[Collection entries]
━━━━━━━━━━━━━━━━━━━━
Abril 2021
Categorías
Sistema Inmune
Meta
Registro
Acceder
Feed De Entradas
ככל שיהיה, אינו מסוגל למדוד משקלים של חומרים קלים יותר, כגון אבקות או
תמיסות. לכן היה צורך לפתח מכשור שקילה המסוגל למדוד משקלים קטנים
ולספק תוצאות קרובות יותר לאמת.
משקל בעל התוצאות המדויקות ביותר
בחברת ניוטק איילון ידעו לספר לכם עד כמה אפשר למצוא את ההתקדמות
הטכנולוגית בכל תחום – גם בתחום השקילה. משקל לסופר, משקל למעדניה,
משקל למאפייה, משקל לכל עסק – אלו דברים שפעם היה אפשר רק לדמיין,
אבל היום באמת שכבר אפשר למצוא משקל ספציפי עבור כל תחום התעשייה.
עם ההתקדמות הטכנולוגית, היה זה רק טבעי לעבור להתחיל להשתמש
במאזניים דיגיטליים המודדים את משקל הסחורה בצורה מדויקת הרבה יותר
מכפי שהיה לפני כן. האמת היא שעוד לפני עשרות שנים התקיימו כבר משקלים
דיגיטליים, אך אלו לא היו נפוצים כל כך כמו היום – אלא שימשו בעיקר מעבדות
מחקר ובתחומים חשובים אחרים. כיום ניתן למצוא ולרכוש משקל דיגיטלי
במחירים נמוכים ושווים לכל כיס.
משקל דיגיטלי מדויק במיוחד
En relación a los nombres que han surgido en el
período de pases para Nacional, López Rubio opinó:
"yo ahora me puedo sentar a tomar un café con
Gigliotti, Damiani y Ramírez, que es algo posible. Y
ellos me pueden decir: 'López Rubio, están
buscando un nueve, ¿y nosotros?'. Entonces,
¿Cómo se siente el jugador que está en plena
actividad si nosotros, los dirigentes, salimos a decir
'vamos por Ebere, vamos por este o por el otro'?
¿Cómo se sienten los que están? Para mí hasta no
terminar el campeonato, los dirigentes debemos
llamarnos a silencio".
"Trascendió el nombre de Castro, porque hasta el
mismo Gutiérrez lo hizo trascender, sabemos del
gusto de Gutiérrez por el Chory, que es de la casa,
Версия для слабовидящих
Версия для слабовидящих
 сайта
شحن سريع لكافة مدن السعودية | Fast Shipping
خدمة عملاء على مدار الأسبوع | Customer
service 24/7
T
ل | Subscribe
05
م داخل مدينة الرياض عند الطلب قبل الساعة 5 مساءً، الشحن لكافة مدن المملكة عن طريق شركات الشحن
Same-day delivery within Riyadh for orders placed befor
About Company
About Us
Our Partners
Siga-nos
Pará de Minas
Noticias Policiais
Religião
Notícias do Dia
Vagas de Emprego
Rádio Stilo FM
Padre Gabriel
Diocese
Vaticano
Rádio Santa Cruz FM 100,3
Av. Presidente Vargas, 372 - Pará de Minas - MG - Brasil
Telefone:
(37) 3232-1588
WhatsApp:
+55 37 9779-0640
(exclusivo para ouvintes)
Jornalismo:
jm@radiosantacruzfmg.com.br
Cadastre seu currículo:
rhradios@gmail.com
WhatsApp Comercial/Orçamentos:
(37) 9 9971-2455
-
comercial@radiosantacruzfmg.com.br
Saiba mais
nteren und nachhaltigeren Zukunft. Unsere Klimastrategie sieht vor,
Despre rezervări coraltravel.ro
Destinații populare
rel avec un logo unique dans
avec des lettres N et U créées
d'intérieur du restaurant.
━━━━━━━━━━━━━━━━━━━━
Reproduce exactly the line that contains "(37) 9 9971-2455" together with each line after it to the end of the entries; include no other lines.

#### Output of the exercise
(37) 9 9971-2455
-
comercial@radiosantacruzfmg.com.br
Saiba mais
nteren und nachhaltigeren Zukunft. Unsere Klimastrategie sieht vor,
Despre rezervări coraltravel.ro
Destinații populare
rel avec un logo unique dans
avec des lettres N et U créées
d'intérieur du restaurant.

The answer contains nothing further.